(Activity)
Should a line in the entries below contain "Ryan", return that line.

(Task material)

┌──

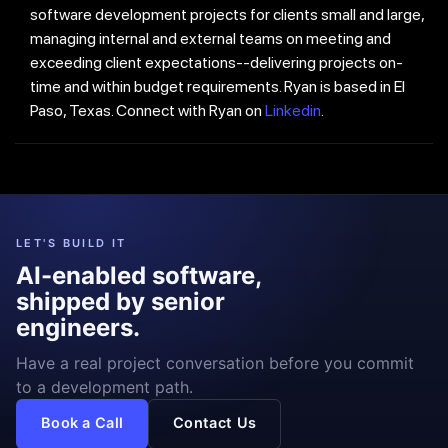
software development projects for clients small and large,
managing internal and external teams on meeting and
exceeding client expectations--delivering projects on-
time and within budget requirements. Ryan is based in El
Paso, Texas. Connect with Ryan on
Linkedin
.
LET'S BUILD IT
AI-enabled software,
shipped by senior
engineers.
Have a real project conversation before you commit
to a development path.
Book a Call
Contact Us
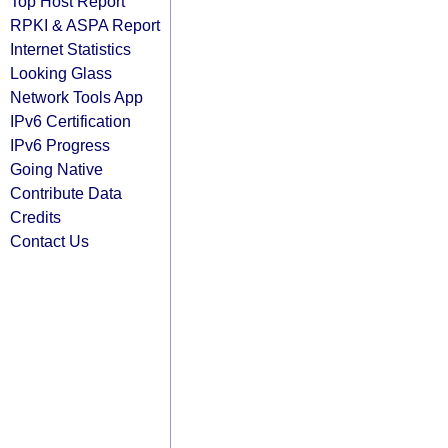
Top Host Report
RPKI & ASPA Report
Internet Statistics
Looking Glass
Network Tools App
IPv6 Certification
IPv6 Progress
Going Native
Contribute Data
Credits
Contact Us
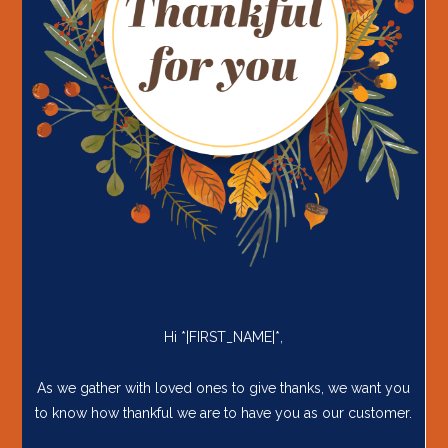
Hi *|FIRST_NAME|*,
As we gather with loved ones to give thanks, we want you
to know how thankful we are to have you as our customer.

└──

(Solution to the problem)
time and within budget requirements. Ryan is based in El
Paso, Texas. Connect with Ryan on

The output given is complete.